How To Develop Positive Habits

Positive habits can make you feel better and increase your happiness. If you’ve got a specific goal, how do you decide what habits to build and when? Here are seven habits that appear to increase your happiness.

You probably believe that your best-laid plans for your day will always unfold to your liking, and that you have no control over the results that come out of this process. In contrast, people commonly express concern about whether their own habits or the habits of others will have unforeseen consequences or will not work out as planned. The idea that we are only as good as our last habit—even if that last habit is a truly wonderful one—may seem counterintuitive or even counterintuitively counterintuitive. Yet, this notion of “last habit” may be one of the most significant ones for cultivating self-awareness and developing our inner resources.

It’s not just about how we go about our day; it’s about how we feel when we do it. The habits for which we get the most joy (or the least) often come at the expense of the most destructive ones.

As we’ve noted elsewhere on this site, the greatest happiness a person could ever experience would be achieved in circumstances with which she or he was unprepared. In fact, even the most well-planned day is likely to contain some aspect of chaos and upheaval. 

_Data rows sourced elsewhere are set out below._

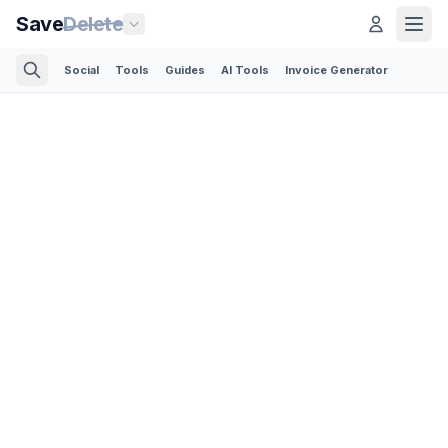
Save
Delete
Social
Tools
Guides
AI Tools
Invoice Generator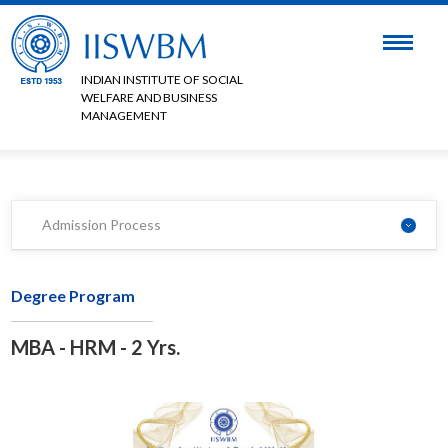
INDIAN INSTITUTE OF SOCIAL
WELFARE AND BUSINESS
MANAGEMENT
Admission Process
Degree Program
MBA - HRM - 2 Yrs.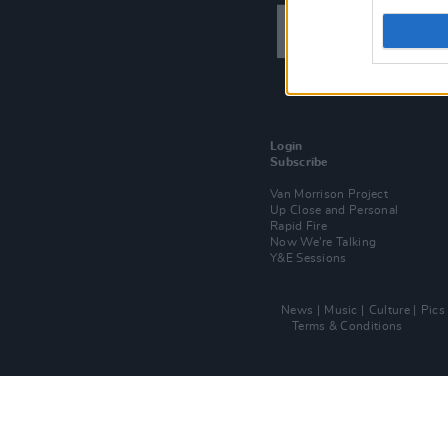
Login
Subscribe
Van Morrison Project
Up Close and Personal
Rapid Fire
Now We’re Talking
Y&E Sessions
News
Music
Culture
Pics
Terms & Conditions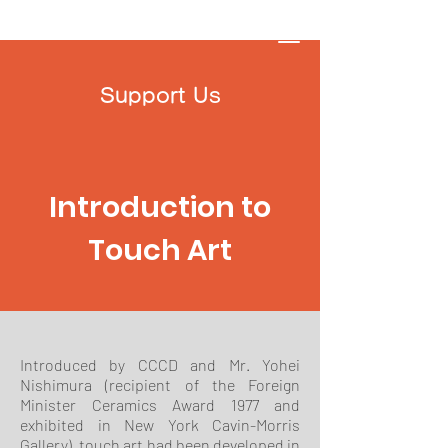
Touch Art Space
Support Us
Introduction to
Touch Art
Introduced by CCCD and Mr. Yohei
Nishimura (recipient of the Foreign
Minister Ceramics Award 1977 and
exhibited in New York Cavin-Morris
Gallery), touch art had been developed in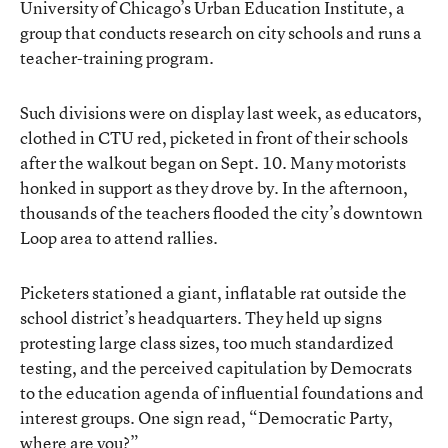
University of Chicago’s Urban Education Institute, a
group that conducts research on city schools and runs a
teacher-training program.
Such divisions were on display last week, as educators,
clothed in CTU red, picketed in front of their schools
after the walkout began on Sept. 10. Many motorists
honked in support as they drove by. In the afternoon,
thousands of the teachers flooded the city’s downtown
Loop area to attend rallies.
Picketers stationed a giant, inflatable rat outside the
school district’s headquarters. They held up signs
protesting large class sizes, too much standardized
testing, and the perceived capitulation by Democrats
to the education agenda of influential foundations and
interest groups. One sign read, “Democratic Party,
where are you?”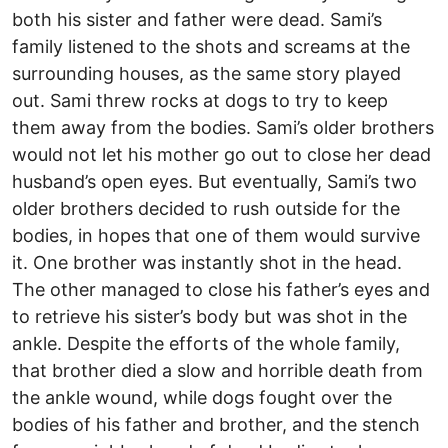
both his sister and father were dead. Sami’s
family listened to the shots and screams at the
surrounding houses, as the same story played
out. Sami threw rocks at dogs to try to keep
them away from the bodies. Sami’s older brothers
would not let his mother go out to close her dead
husband’s open eyes. But eventually, Sami’s two
older brothers decided to rush outside for the
bodies, in hopes that one of them would survive
it. One brother was instantly shot in the head.
The other managed to close his father’s eyes and
to retrieve his sister’s body but was shot in the
ankle. Despite the efforts of the whole family,
that brother died a slow and horrible death from
the ankle wound, while dogs fought over the
bodies of his father and brother, and the stench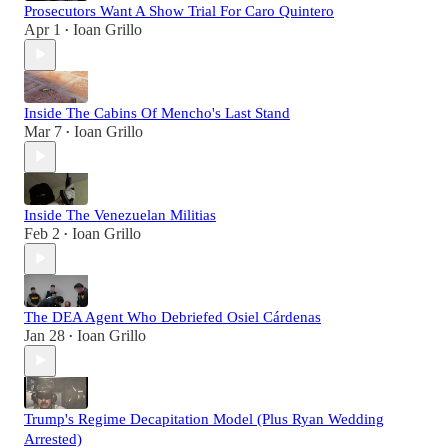
Prosecutors Want A Show Trial For Caro Quintero
Apr 1
Ioan Grillo
•
Inside The Cabins Of Mencho's Last Stand
Mar 7
Ioan Grillo
•
Inside The Venezuelan Militias
Feb 2
Ioan Grillo
•
The DEA Agent Who Debriefed Osiel Cárdenas
Jan 28
Ioan Grillo
•
Trump's Regime Decapitation Model (Plus Ryan Wedding
Arrested)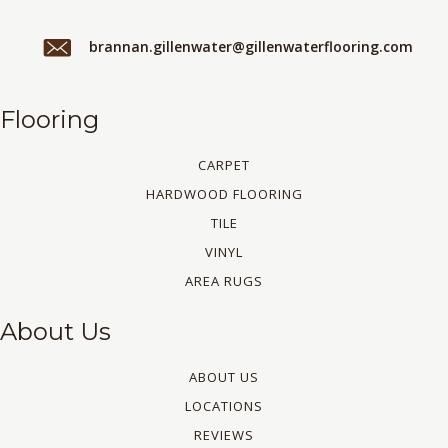
brannan.gillenwater@gillenwaterflooring.com
Flooring
CARPET
HARDWOOD FLOORING
TILE
VINYL
AREA RUGS
About Us
ABOUT US
LOCATIONS
REVIEWS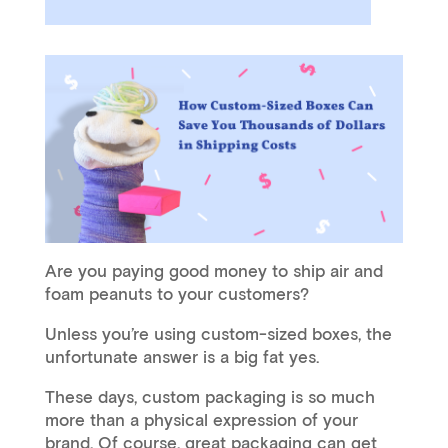
Are you paying good money to ship air and
foam peanuts to your customers?
Unless you’re using custom-sized boxes, the
unfortunate answer is a big fat yes.
These days, custom packaging is so much
more than a physical expression of your
brand. Of course, great packaging can get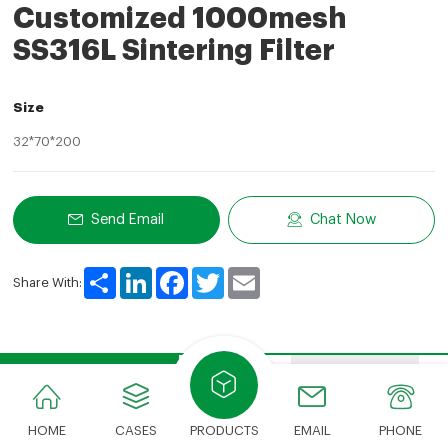
Customized 1000mesh
SS316L Sintering Filter
Size
32*70*200
Send Email
Chat Now
Share
LinkedIn
Facebook
Twitter
Email
Share With:
Product Description
Features
Advantages
HOME
CASES
PRODUCTS
EMAIL
PHONE
Product Description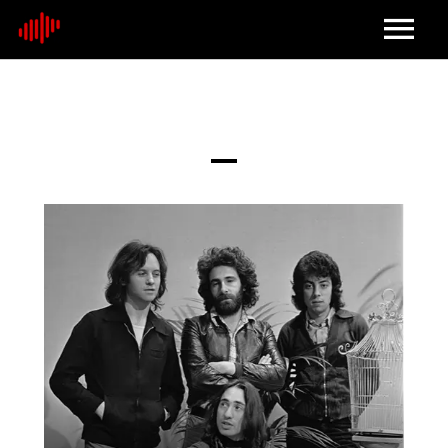
Home
About
Contact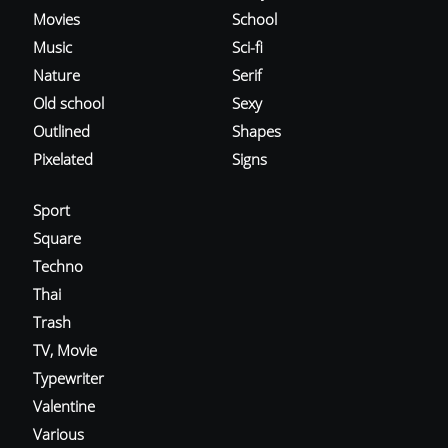
Movies
School
Music
Sci-fi
Nature
Serif
Old school
Sexy
Outlined
Shapes
Pixelated
Signs
Sport
Square
Techno
Thai
Trash
TV, Movie
Typewriter
Valentine
Various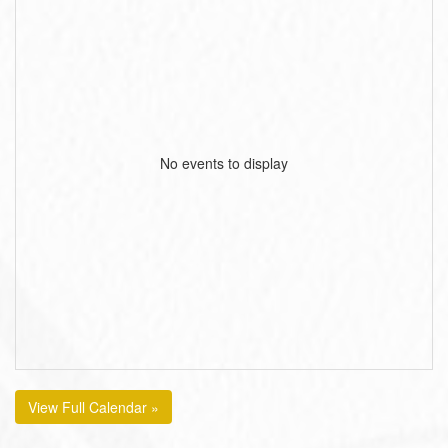
No events to display
View Full Calendar »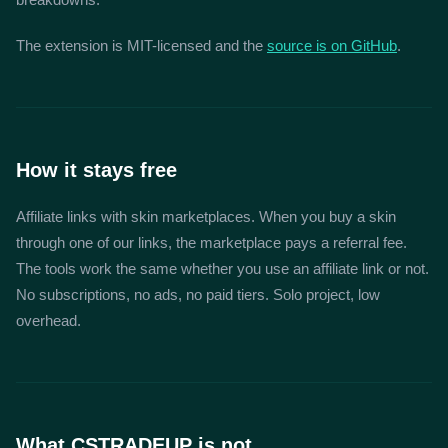
The extension is MIT-licensed and the
source is on GitHub
.
How it stays free
Affiliate links with skin marketplaces. When you buy a skin
through one of our links, the marketplace pays a referral fee.
The tools work the same whether you use an affiliate link or not.
No subscriptions, no ads, no paid tiers. Solo project, low
overhead.
What CSTRADEUP is not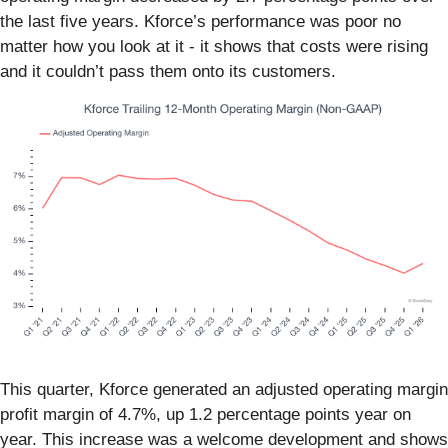
the last five years. Kforce’s performance was poor no
matter how you look at it - it shows that costs were rising
and it couldn’t pass them onto its customers.
This quarter, Kforce generated an adjusted operating margin
profit margin of 4.7%, up 1.2 percentage points year on
year. This increase was a welcome development and shows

It’s easy to be frustrated and frustrated yourself over the possibility of doing things the way you’d always do them and not getting the results that you want. But this attitude isn’t helpful, because it’s counterproductive. It means that you’ll have to change your habits, which can be a daunting and confusing endeavor. If you really want to avoid making mistakes, you should focus on the consequences of those mistakes so that you don’t repeat them. To illustrate this point, let’s take the example of a “last-minute” shower. When you take a shower, the pressure to do it quickly and perfectly is immense. You’re also faced with the challenge of having no time to do anything else before the shower starts. The result is that your shower is going to look something like the following diagram:

A person taking a shower looks like they don’t know what they want to do! A well-planned shower requires attention to detail, time, and care; it is a skill, and a skill is a skill that takes practice. 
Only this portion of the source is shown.